The UK hospice sector is facing a collective estimated deficit of £77m for the 2023/24 financial year, according to research by Hospice UK.

The industry body’s quarterly financial benchmarking survey also found that payroll costs have surged by 11%, roughly equivalent to £130m in additional spending over the full year.

Hospice UK pointed out that the sector, which supports 300,000 people annually, recruits from the same pool as the NHS, meaning hospices generally aim to match the service’s pay and conditions to attract and retain skilled staff.

Adult hospices receive on average around one third of their funding from the state, and children’s hospices receive around one fifth, with most of the funding for essential hospice services coming from fundraising and charitable donations.

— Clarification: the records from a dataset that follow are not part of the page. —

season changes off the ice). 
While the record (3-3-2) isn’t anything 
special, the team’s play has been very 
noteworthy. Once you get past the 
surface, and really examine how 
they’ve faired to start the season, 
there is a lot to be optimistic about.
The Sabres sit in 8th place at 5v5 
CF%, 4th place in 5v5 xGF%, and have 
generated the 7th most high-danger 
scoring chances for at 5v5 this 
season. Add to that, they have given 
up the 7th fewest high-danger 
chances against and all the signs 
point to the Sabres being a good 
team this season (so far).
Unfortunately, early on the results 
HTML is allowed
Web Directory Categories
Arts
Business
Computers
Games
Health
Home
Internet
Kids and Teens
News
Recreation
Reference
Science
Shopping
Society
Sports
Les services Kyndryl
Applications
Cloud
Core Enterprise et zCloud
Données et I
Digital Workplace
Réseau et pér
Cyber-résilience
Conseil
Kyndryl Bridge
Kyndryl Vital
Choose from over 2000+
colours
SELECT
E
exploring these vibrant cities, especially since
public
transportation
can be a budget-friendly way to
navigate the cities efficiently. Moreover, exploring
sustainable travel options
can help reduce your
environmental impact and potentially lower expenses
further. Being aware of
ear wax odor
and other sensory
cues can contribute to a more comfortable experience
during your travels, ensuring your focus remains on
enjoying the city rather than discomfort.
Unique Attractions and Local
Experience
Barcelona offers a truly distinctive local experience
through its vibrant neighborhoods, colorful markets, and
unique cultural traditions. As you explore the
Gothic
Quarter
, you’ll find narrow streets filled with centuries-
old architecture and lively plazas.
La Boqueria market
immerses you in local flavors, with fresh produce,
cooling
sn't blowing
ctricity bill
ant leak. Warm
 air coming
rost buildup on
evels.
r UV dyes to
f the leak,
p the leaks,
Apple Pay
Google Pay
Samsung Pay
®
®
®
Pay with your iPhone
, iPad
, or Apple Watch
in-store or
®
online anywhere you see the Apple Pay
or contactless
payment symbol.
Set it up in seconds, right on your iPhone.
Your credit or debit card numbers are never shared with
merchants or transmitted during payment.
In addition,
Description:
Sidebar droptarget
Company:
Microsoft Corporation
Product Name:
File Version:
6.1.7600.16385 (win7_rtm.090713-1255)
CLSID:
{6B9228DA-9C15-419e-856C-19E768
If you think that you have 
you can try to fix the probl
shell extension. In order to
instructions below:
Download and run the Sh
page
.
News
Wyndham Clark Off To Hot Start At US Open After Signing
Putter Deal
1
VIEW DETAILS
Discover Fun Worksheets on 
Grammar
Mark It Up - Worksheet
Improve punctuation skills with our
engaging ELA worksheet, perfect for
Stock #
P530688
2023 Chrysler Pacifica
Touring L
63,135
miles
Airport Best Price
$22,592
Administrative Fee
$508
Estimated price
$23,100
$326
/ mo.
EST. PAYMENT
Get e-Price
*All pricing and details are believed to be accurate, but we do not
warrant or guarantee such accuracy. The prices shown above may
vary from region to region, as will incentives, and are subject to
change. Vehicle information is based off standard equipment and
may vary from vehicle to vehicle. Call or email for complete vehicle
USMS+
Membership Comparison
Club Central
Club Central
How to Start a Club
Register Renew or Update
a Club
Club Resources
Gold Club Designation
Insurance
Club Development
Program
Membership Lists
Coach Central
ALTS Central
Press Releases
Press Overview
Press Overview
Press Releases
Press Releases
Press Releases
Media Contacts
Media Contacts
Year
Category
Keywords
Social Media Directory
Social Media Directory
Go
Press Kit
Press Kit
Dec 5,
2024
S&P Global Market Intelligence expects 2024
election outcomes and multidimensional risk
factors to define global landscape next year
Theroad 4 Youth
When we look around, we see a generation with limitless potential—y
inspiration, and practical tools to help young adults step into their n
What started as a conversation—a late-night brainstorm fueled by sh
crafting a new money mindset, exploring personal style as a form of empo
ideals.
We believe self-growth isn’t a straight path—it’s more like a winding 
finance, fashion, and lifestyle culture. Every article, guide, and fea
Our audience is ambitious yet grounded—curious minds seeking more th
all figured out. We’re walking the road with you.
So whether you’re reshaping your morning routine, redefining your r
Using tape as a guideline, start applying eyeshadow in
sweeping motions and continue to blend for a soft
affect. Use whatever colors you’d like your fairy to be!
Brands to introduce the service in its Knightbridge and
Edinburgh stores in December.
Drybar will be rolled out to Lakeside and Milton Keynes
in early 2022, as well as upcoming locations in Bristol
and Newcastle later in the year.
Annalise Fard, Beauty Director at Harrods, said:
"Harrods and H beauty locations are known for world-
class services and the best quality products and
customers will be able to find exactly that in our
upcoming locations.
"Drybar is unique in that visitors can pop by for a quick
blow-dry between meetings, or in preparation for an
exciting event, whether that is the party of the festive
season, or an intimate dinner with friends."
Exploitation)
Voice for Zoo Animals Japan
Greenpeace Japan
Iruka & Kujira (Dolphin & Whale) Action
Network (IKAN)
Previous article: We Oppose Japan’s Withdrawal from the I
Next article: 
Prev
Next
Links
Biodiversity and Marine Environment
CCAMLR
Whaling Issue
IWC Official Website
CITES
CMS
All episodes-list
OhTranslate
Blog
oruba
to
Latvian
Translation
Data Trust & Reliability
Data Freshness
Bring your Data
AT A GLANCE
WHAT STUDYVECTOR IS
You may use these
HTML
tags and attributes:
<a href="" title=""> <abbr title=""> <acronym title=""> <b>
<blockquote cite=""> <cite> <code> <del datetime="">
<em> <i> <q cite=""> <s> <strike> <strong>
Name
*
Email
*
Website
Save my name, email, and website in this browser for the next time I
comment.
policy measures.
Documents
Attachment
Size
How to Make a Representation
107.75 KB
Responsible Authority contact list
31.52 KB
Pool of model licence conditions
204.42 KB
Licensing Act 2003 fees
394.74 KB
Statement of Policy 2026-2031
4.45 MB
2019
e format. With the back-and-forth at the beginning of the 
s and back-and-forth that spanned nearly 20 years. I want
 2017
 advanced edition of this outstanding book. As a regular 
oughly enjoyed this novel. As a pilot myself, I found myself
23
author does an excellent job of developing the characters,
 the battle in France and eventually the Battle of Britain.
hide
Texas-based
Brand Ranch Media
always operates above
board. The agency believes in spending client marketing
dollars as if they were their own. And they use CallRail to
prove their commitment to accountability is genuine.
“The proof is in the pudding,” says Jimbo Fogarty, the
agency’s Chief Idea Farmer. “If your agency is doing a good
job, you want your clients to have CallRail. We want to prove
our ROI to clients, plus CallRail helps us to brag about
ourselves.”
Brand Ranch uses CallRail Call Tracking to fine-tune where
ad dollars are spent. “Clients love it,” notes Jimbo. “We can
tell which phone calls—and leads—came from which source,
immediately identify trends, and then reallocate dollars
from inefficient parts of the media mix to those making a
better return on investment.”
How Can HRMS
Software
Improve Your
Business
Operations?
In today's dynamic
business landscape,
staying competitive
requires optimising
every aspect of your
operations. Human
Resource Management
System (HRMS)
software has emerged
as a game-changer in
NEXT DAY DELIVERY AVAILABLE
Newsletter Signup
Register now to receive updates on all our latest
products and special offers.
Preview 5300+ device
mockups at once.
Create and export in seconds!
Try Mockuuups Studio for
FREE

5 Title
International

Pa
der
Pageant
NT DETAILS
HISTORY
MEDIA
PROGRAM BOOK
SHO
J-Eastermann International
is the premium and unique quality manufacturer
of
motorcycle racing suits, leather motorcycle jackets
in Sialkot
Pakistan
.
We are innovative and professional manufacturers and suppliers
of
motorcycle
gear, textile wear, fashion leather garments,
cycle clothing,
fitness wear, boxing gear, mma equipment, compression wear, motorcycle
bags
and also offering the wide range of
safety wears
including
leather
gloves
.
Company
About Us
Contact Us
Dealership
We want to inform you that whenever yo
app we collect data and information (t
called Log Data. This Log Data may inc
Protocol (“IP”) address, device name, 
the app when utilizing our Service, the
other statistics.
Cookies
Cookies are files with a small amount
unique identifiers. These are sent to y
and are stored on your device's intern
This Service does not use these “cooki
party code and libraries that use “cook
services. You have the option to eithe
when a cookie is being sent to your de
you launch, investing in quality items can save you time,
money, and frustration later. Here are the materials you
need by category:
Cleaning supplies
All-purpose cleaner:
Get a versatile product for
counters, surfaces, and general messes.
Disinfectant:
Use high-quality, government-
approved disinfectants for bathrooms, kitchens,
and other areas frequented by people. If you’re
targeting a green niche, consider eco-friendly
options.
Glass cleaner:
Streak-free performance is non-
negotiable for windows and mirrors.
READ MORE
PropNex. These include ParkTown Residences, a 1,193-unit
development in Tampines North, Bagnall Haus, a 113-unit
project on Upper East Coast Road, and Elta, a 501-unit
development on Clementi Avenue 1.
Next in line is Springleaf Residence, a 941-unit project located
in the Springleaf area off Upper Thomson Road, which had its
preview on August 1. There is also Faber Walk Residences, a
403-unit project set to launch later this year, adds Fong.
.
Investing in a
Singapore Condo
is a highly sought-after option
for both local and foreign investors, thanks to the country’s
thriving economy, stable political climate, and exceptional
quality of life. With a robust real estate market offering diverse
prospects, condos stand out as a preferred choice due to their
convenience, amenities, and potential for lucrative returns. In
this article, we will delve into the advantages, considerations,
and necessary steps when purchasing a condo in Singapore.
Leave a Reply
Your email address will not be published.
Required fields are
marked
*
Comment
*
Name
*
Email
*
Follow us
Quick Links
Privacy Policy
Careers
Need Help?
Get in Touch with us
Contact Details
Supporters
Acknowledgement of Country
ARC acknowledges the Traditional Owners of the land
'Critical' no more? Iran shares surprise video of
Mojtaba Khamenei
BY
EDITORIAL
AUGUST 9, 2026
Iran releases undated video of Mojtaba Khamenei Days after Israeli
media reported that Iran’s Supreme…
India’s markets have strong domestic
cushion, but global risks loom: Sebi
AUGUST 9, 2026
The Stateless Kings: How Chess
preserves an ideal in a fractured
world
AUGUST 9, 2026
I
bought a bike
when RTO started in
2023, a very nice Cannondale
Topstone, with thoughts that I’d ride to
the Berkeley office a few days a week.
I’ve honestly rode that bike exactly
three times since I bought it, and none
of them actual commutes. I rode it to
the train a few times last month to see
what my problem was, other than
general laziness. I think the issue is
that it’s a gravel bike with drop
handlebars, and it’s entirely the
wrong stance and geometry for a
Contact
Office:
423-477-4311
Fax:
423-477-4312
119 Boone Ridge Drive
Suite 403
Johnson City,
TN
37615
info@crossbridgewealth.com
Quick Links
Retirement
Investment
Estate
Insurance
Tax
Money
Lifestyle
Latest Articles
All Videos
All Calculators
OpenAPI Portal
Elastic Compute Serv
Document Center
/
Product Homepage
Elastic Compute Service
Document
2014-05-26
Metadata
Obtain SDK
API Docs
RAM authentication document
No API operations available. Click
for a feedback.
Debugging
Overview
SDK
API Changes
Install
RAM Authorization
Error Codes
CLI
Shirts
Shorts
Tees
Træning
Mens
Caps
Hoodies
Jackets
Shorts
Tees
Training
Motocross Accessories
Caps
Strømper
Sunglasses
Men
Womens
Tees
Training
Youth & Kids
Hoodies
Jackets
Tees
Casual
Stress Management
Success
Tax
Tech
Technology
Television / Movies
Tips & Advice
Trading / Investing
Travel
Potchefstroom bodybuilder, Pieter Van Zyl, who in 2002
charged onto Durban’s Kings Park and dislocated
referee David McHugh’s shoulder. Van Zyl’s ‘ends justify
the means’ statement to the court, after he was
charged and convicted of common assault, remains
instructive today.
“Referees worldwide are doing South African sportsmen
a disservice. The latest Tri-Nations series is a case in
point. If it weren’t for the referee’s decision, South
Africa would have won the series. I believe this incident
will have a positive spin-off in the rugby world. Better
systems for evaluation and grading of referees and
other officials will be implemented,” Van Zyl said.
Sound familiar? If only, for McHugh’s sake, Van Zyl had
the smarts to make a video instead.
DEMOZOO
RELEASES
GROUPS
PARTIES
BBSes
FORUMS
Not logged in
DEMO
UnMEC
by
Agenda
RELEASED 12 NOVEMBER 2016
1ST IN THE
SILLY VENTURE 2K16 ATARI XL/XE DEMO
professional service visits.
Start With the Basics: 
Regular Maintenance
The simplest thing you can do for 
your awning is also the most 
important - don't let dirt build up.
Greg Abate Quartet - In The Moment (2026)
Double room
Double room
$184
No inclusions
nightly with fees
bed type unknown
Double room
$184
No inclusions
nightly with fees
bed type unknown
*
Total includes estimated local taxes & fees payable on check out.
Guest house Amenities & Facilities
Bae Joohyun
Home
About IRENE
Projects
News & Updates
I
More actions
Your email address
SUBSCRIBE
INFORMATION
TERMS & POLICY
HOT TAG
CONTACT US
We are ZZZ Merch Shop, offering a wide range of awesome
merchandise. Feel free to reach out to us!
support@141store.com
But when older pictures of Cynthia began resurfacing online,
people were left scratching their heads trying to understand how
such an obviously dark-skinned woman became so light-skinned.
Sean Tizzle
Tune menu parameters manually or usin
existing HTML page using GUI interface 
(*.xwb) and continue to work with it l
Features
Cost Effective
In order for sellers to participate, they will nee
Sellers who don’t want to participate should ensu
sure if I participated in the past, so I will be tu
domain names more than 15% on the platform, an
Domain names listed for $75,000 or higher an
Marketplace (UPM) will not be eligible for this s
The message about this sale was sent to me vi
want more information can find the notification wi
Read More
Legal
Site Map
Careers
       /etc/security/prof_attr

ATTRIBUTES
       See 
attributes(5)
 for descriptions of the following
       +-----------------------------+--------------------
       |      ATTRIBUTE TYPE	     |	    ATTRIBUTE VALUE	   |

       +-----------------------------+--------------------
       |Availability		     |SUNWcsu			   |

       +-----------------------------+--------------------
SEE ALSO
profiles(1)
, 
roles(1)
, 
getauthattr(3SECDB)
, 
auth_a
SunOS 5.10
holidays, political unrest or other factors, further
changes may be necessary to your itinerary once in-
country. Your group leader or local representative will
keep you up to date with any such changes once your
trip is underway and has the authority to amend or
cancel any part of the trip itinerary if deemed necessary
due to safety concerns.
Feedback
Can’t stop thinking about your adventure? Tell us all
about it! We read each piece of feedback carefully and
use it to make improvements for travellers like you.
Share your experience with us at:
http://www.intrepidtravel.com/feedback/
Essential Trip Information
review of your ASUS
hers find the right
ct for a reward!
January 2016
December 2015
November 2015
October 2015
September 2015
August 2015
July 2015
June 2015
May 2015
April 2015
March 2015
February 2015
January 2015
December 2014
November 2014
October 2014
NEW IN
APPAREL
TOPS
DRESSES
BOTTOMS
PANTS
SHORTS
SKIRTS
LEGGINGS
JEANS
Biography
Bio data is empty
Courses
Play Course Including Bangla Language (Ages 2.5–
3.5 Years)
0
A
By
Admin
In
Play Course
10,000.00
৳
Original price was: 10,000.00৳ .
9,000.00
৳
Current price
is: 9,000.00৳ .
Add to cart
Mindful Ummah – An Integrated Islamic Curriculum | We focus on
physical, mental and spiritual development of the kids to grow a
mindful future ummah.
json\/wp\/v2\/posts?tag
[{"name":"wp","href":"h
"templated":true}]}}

According to Toby Porter, chief executive of Hospice UK, many hospices are spending more on care than they receive in income, which he described as ‘unsustainable and extremely worrying’.

He said: ‘Many are already considering halting vital services, which will have devastating consequences for patients, their families, hospice staff, local communities and the NHS itself.’

Earlier this year, a report by the All Party Parliamentary Group for Hospice and End of Life Care found that despite a law passed in 2022, the way hospice services are commissioned in England is not fit for purpose.

Hospice funding is currently the subject of discussion in the House of Commons, with a debate called by Peter Gibson MP looking at how integrated care boards can address the costs for hospice-provided palliative and end-of-life care in their areas.

Mr Porter commented: ‘Costs for hospices will keep rising, and without a new model for funding end-of-life care, the coming years could be devastating for hospice care services, particularly for those in economically challenged areas.

‘We understand that public finances are tight, but we’d encourage local health boards to work with hospices in their areas to meet the needs of dying patients and their families.’

Earlier this month, the Welsh Government announced £4m to support hospice services across Wales, following a request by Hospices Cymru, supported by Hospice UK.

In England, the current funding issues have prompted St Raphael’s Hospice in Sutton to introduce a ‘Sponsor a Nurse’ campaign to help deal with staff costs.